While all Reformed Christians emphasized the importance of public worship on the Lord’s Day, there soon developed a diversity of opinions about the relationship of the Lord’s Day to the Old Testament Sabbath. Continental Reformed churches often emphasized the importance of the eternal Sabbath, taught in Hebrews 4. This is reflected in Heidelberg Catechism (1563), Question 103, “What is God’s will for you in the Fourth Commandment?”
First, that the gospel ministry and schools for it be maintained, and that, especially on the festive day of rest, I diligently attend the assembly of God’s people to learn what God’s Word teaches, to participate in the sacraments, to pray to the Lord publicly, and to bring Christian offerings for the poor.Heidelberg Catechism, Question & answer 103
Second, that every day of my life I rest from my evil ways, let the Lord work in me through his Spirit, and so begin in this life the eternal Sabbath.

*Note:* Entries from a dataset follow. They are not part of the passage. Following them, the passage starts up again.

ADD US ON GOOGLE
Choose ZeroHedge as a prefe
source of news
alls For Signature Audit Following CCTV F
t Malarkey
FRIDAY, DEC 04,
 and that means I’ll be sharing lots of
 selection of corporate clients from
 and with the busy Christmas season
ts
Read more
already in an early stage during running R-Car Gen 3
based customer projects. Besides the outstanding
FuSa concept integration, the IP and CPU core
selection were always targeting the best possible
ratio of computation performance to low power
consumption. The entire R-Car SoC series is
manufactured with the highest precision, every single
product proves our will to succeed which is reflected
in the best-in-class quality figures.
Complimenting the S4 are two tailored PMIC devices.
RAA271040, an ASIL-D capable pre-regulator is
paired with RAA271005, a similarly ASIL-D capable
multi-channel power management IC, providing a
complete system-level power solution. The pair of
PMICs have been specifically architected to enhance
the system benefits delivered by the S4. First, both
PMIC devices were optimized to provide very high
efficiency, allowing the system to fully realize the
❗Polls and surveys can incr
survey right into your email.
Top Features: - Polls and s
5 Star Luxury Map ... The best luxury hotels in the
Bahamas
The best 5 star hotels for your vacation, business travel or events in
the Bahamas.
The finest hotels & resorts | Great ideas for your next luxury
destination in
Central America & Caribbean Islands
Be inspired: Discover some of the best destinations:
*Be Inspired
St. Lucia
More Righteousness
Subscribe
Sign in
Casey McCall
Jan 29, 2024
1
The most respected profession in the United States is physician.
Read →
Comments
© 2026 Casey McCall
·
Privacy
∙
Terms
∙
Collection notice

Fifty-six years later, the Synod of Dort took up the issue of the Lord’s Day after the dismissal of the international delegates, when it addressed a number of national matters. Recognizing that there were a diversity of views regarding the relation of the Lord’s day to the Sabbath, they quickly issued a brief series of six “Rules for Observing the Sabbath or Lord’s Day” — the “or” suggesting the two terms were interchangeable. Below is the new translation of the rules which appears in the book, Saving the Reformation, by W. Robert Godfrey, with a minor revision to the third rule in brackets.

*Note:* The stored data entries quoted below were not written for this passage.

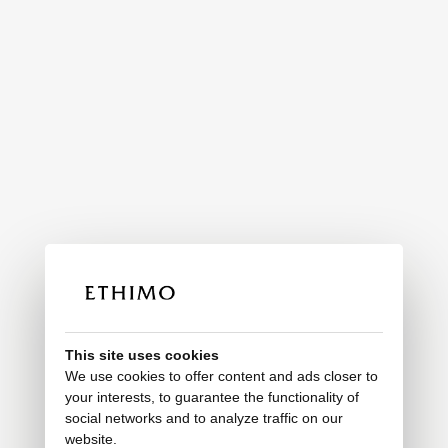
This site uses cookies
We use cookies to offer content and ads closer to
your interests, to guarantee the functionality of
social networks and to analyze traffic on our
website.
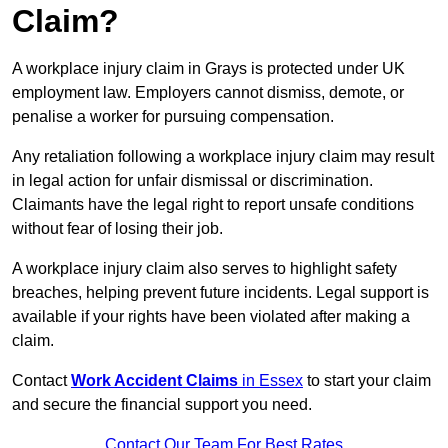
Claim?
A workplace injury claim in Grays is protected under UK
employment law. Employers cannot dismiss, demote, or
penalise a worker for pursuing compensation.
Any retaliation following a workplace injury claim may result
in legal action for unfair dismissal or discrimination.
Claimants have the legal right to report unsafe conditions
without fear of losing their job.
A workplace injury claim also serves to highlight safety
breaches, helping prevent future incidents. Legal support is
available if your rights have been violated after making a
claim.
Contact
Work Accident Claims
in Essex
to start your claim
and secure the financial support you need.
Contact Our Team For Best Rates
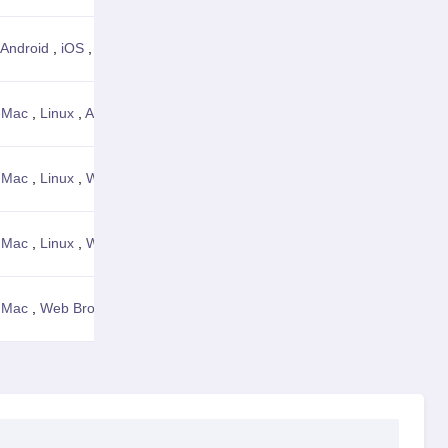
Android
,
iOS
,
Web Browser
View Details
,
Mac
,
Linux
,
Android
,
Web Browser
View Details
,
Mac
,
Linux
,
Web Browser
View Details
,
Mac
,
Linux
,
Web Browser
View Details
,
Mac
,
Web Browser
View Details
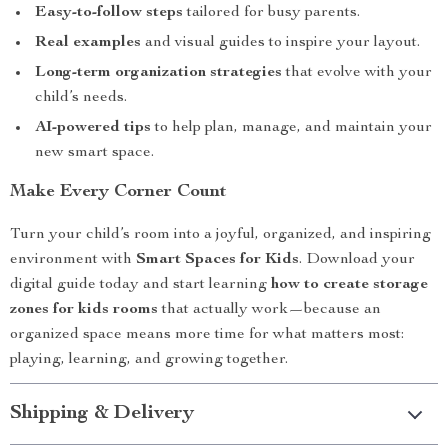
Easy-to-follow steps
tailored for busy parents.
Real examples
and visual guides to inspire your layout.
Long-term organization strategies
that evolve with your
child’s needs.
AI-powered tips
to help plan, manage, and maintain your
new smart space.
Make Every Corner Count
Turn your child’s room into a joyful, organized, and inspiring
environment with
Smart Spaces for Kids
. Download your
digital guide today and start learning
how to create storage
zones for kids rooms
that actually work—because an
organized space means more time for what matters most:
playing, learning, and growing together.
Shipping & Delivery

1. In the fourth Commandment of the divine law, part is ceremonial and part is moral. (audio)
2. The ceremonial was the rest of the seventh day after creation, and the rigid observance of that day prescribed particularly for the Jewish people. (audio)
3. The moral truly is that a certain and appointed day [should be]* fixed for the worship of God and so much rest as is necessary for the worship of God and for holy meditation on him. (audio)

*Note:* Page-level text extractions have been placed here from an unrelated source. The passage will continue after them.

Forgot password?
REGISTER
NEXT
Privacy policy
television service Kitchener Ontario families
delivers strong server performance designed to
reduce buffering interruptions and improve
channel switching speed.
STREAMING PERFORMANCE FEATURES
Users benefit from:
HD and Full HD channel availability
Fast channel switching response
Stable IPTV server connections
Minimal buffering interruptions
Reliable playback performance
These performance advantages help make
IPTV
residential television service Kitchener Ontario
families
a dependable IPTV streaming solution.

4. Since the abrogation of the Sabbath of the Jews, the day of the Lord must be solemnly sanctified by Christians. (audio)
5. This day has always been observed since the time of the Apostles by the ancient catholic church. (audio)
6. This day must be so consecrated to divine worship that on it one ceases from all servile works, except those of love and present necessity; and also from all such refreshing activities as impede the worship of God. (audio)“Regulae de observatione Sabbathi, seu dei dominici,” Post-Acta of the Synod of Dort, 1619
Together, the Heidelberg Catechism and the instruction from the Synod of Dort provide healthy guidance for Christians today wrestling with how we should observe the Lord’s Day in our own context. Each week, we will also take the time to address practical issues in Lord’s Day observance that challenge us today. We hope you will join us at Christ Reformed for this important series of lessons.
* “Should be fixed” replaces Godfrey’s “is fixed.” The Latin reads “destinatus sit,” which is in the subjunctive. Rules four and five proceed to explain how the Lord’s Day has been fixed — by human tradition, not by divine command — as the day of worship, subsequent to the abrogation of the Sabbath of the Jews.